[Dataset entries]
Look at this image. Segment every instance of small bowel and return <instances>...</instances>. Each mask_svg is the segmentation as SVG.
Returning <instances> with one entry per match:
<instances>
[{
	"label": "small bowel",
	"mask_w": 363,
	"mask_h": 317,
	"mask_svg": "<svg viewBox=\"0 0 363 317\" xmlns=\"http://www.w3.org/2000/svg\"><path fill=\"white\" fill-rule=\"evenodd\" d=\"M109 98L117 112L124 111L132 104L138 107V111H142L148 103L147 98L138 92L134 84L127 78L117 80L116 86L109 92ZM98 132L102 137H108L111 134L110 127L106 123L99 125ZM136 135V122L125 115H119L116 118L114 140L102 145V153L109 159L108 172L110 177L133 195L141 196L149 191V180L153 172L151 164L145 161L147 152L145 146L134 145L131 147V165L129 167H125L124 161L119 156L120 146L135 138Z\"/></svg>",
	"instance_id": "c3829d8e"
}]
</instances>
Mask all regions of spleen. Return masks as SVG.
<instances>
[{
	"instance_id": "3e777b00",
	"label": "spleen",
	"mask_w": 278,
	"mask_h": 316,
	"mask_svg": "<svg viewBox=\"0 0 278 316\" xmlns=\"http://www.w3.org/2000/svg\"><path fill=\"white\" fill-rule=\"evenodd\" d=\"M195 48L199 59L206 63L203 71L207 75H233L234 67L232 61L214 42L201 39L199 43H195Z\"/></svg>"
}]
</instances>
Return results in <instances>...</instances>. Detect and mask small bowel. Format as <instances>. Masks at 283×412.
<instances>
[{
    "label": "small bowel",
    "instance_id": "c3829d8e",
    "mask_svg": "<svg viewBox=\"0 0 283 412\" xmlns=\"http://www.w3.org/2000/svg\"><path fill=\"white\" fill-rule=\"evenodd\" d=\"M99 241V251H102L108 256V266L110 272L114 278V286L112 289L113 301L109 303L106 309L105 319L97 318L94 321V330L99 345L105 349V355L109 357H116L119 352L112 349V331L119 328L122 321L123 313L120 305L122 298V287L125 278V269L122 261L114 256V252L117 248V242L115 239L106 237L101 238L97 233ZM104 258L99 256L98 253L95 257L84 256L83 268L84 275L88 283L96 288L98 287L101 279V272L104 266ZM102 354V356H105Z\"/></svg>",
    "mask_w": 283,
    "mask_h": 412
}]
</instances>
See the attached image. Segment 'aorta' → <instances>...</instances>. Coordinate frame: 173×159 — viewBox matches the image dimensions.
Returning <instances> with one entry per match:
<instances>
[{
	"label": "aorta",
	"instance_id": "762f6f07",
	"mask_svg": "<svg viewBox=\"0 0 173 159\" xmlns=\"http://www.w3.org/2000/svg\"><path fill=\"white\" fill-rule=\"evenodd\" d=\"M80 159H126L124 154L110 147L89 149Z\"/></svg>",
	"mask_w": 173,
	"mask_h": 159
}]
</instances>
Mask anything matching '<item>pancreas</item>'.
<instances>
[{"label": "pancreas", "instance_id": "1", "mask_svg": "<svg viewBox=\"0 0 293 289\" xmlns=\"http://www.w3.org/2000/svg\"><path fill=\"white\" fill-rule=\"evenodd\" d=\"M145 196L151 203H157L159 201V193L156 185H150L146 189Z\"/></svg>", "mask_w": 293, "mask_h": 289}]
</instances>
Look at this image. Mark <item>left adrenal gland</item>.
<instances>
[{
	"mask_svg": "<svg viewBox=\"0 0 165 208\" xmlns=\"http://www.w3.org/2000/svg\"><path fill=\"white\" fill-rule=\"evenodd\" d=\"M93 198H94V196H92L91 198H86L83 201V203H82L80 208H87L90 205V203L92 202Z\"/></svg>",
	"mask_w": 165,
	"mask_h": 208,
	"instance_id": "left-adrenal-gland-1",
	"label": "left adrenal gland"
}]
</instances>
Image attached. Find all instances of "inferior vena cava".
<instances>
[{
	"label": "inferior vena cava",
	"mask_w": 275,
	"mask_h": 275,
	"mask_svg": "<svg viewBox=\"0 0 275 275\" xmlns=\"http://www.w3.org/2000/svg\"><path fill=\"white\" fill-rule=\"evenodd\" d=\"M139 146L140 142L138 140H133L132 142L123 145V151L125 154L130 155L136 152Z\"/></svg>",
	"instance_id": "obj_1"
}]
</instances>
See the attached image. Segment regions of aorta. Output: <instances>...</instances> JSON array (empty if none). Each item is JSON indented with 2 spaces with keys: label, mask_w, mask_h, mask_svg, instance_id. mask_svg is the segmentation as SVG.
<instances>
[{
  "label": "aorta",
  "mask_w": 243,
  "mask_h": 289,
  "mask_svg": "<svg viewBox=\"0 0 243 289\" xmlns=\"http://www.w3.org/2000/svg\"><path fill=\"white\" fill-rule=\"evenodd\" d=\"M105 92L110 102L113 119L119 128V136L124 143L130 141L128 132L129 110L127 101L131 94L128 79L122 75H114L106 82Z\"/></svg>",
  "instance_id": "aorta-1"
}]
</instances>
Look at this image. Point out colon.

**What to do**: Reproduce only the lines running from the one that contains "Mask anything matching" to the last line of the records.

**Finished exercise**:
Mask anything matching '<item>pancreas</item>'.
<instances>
[{"label": "pancreas", "instance_id": "1", "mask_svg": "<svg viewBox=\"0 0 293 289\" xmlns=\"http://www.w3.org/2000/svg\"><path fill=\"white\" fill-rule=\"evenodd\" d=\"M145 196L151 203H157L159 201V193L156 185H150L146 189Z\"/></svg>", "mask_w": 293, "mask_h": 289}]
</instances>
Look at this image. Mark <item>left adrenal gland</item>.
<instances>
[{
	"mask_svg": "<svg viewBox=\"0 0 165 208\" xmlns=\"http://www.w3.org/2000/svg\"><path fill=\"white\" fill-rule=\"evenodd\" d=\"M93 198H94V196H92L91 198H86L83 201V203H82L80 208H87L90 205V203L92 202Z\"/></svg>",
	"mask_w": 165,
	"mask_h": 208,
	"instance_id": "left-adrenal-gland-1",
	"label": "left adrenal gland"
}]
</instances>
Image attached. Find all instances of "inferior vena cava".
<instances>
[{
	"label": "inferior vena cava",
	"mask_w": 275,
	"mask_h": 275,
	"mask_svg": "<svg viewBox=\"0 0 275 275\" xmlns=\"http://www.w3.org/2000/svg\"><path fill=\"white\" fill-rule=\"evenodd\" d=\"M139 146L140 142L138 140H133L132 142L123 145V151L125 154L130 155L136 152Z\"/></svg>",
	"instance_id": "obj_1"
}]
</instances>
See the attached image. Segment regions of aorta. Output: <instances>...</instances> JSON array (empty if none). Each item is JSON indented with 2 spaces with keys: label, mask_w, mask_h, mask_svg, instance_id. mask_svg is the segmentation as SVG.
<instances>
[{
  "label": "aorta",
  "mask_w": 243,
  "mask_h": 289,
  "mask_svg": "<svg viewBox=\"0 0 243 289\" xmlns=\"http://www.w3.org/2000/svg\"><path fill=\"white\" fill-rule=\"evenodd\" d=\"M105 92L110 102L113 119L119 128V136L124 143L130 141L128 132L129 110L127 101L131 94L128 79L122 75H114L106 82Z\"/></svg>",
  "instance_id": "aorta-1"
}]
</instances>
Look at this image. Point out colon.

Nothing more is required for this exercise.